In 1900s, it was discovered in Kenya. From 1997 to 1998 RVFV was found in Somalia and Kenya. In 2000, it was found in Yemen and Saudi Arabia, which was unusual because it was so much farther north than it is typically found.
By monitoring the areas where RVFV occurs, it was discovered that it occurs in areas with heavy rainfall. Standing water becomes a breeding ground for mosquitoes. Eggs can lie dormant for years. When it flood eggs of mosquitoes are then able to hatch and spread the virus. It is also common for outbreaks to occur in areas used to raise livestock.

africa_map.jpg
By closely monitoring the vegetation in the region affected by increased rainfall, scientists can identify the actual areas affected by outbreaks of Rift Valley Fever, a mosquito-borne disease that can be fatal to humans and animals.
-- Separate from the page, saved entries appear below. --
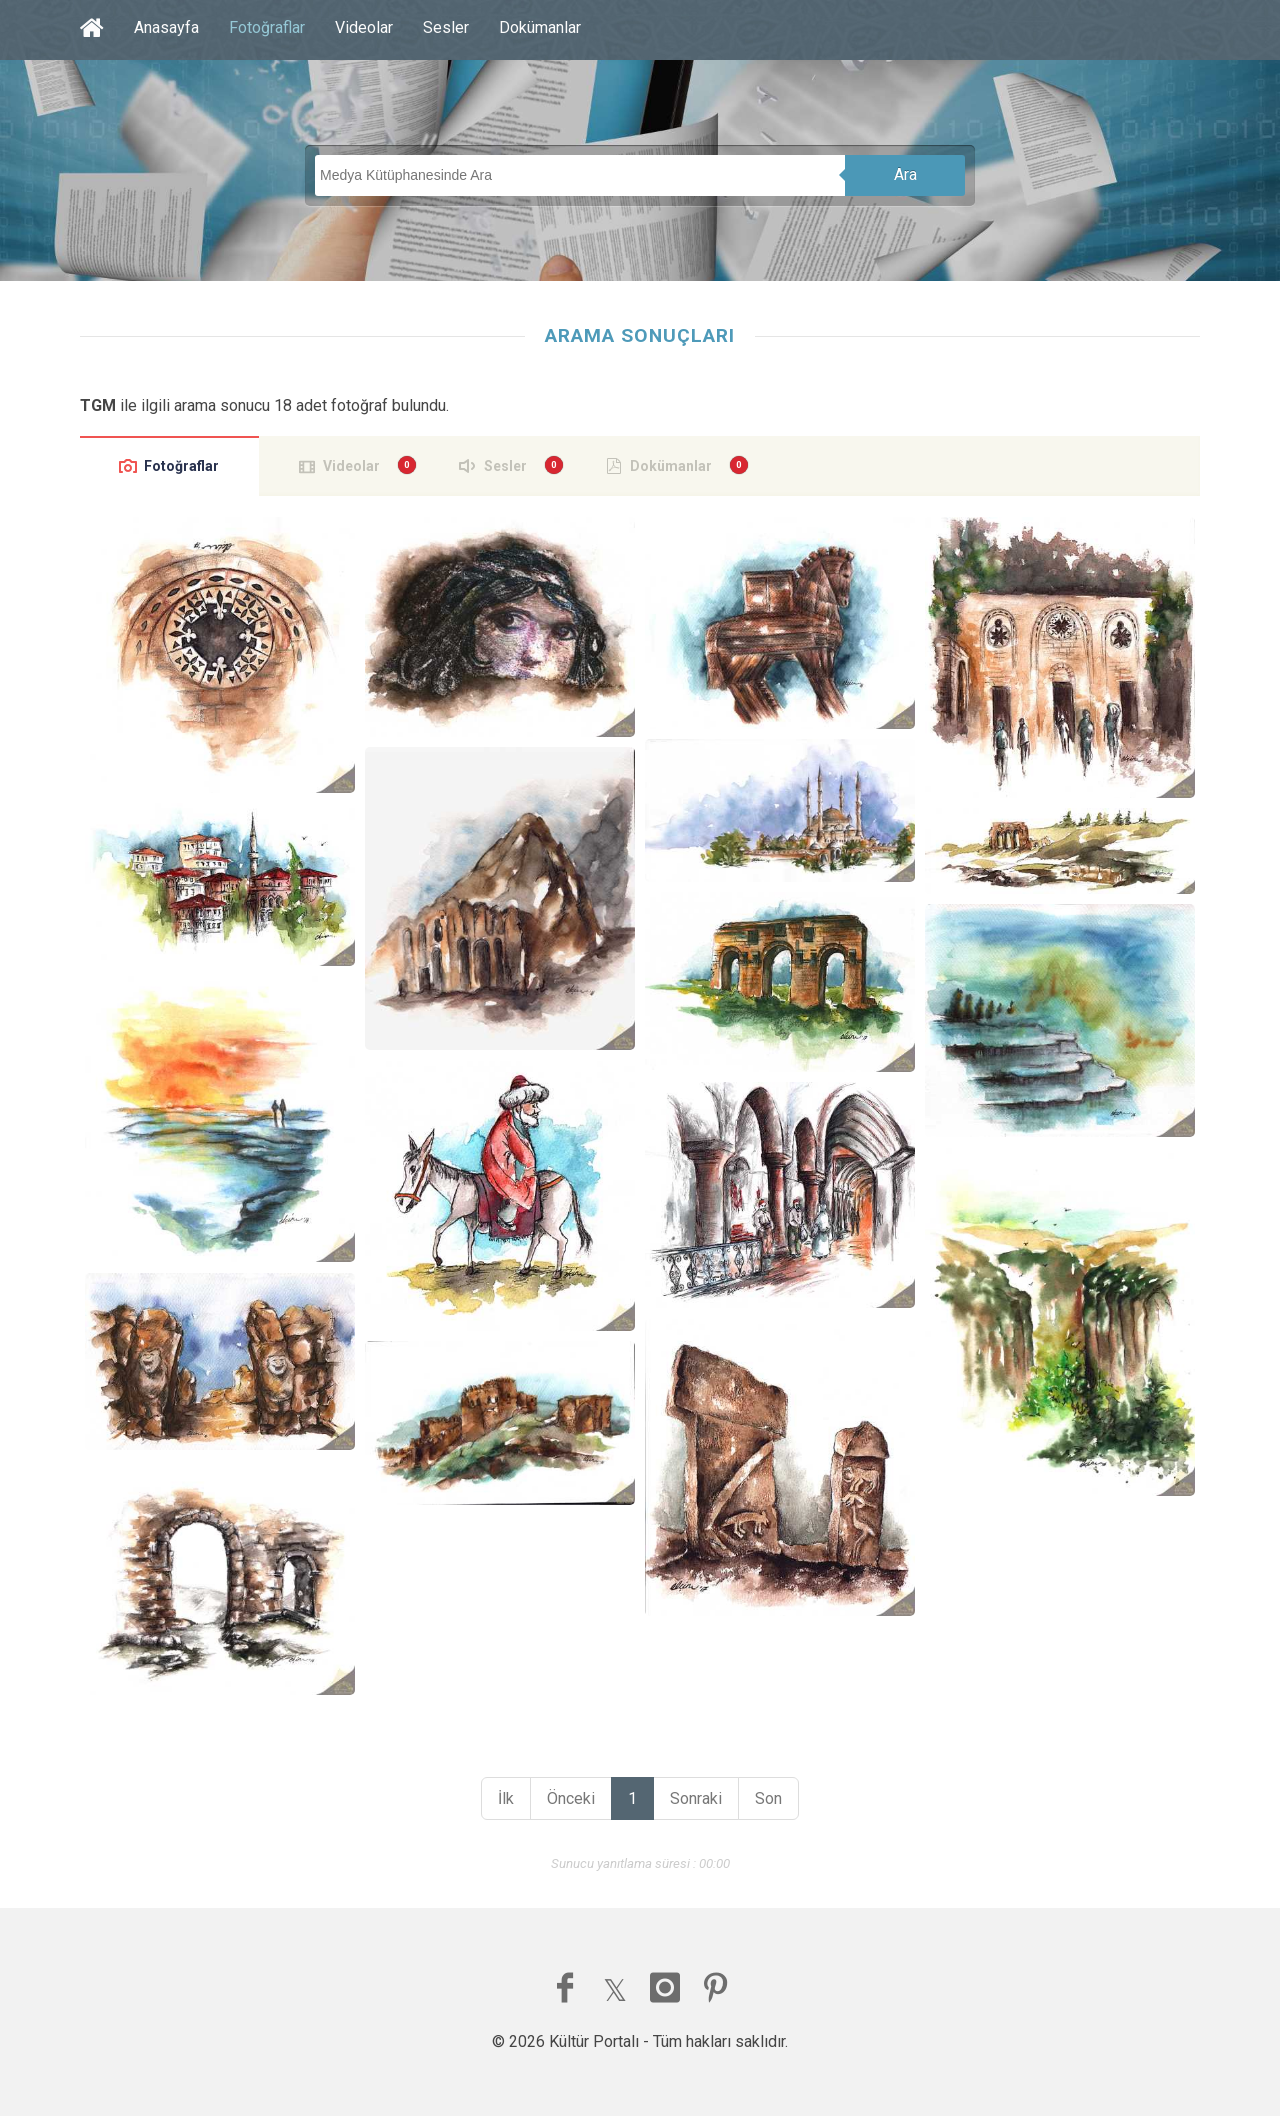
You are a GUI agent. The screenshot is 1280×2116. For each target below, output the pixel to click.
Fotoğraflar (267, 27)
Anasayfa (166, 27)
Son (768, 1798)
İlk (506, 1798)
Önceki (571, 1798)
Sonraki (696, 1798)
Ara (905, 174)
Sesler (446, 27)
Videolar (364, 27)
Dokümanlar (540, 27)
Scientists use satellite images to show regions of Africa that are greener (and wetter) than normal or more brown (and drier) than normal.
Transmission:
Infection of Rift Valley Fever Virus occurs in humans and other mammals, especially livestock. The virus can be transmitted in several different ways. The most common is by insect bites. Many species of mosquitoes and other blood sucking insects can carry the virus. It is usually carried in the Aedes Mosquitoes. RVFV can also be transmitted by the blood or bodily fluid of infected animals. People become infected this way by exposure by butchering, handling, or preparation of food. Contact with any blood, secretions, and excretion of infected animal may result in infection. RVFV has not been show to spread to animals in the absence of mosquitoes (arthropods).

Mosquito.jpg
Incubation period lasts from 2 to 6 days. Infection typically last from 1 to 7 days.

Fatality rates:
In humans, 1 percent of people that become infected with the Rift Valley Fever Virus have died. In livestock, less that 10 percent of adult cattle die, while between 10 to 70 percent of calves die. For goats and sheep fatality rate are much higher. Adult fatality rates are between 20 and 30 percent, while up to 100 percent of young may die from infection. 100 percent of fetuses are aborted in pregnant livestock when infected.

Symptoms:
Symptoms range from mild to severe. In mild cases, some patients show no symptoms. Other may experience fever, chills, nausea, vomiting, diarrhea, and abdominal pains. In severe cases, they may experience fever, loss of vision, severe headaches that could result in permanent brain damage, seizures, or occasionally go into a coma. They may also experience Jaundice, Hemorrhagic Fever, Encephalitis, Myalgias, Retinal Lesions, and Hemorrhaging. Severe cases can be placed into three categories: Meningoencephalitis which is infamation of the brain, spinal cord, and their Meninges, Retinitis (inflammation of the retina) with visual impairments, and Liver necrosis with hemorrhaging which causes localized death of liver cells and bleeding out.

Treatment:
There is no known treatment for animals. In humans, Ribavirin is used to treat for infection, however effectiveness is not known.
Prevention:
There are many things that can be done to prevent the spread of Rift Valley Fever Virus. Vaccinations can be done in areas of outbreak. A live strain is inserted into animals. The vaccine becomes effective in 6 to 7 days and can last up to 3 years. When pregnant livestock are injected with the vaccine it will result in abortion of the fetus. There is also an inactive vaccine that may be used in animals and humans. For animals, inactive vaccination requires two inoculations in order to become effective, which is less desirable in outbreak areas. The inactive vaccine for humans is still in the experimental phases. NASA also tracks the trends in heavy rainfall areas in order to predict were the next outbreak may occur.

Cow.jpg
Cow being vaccinated for Rift Valley Fever Virus.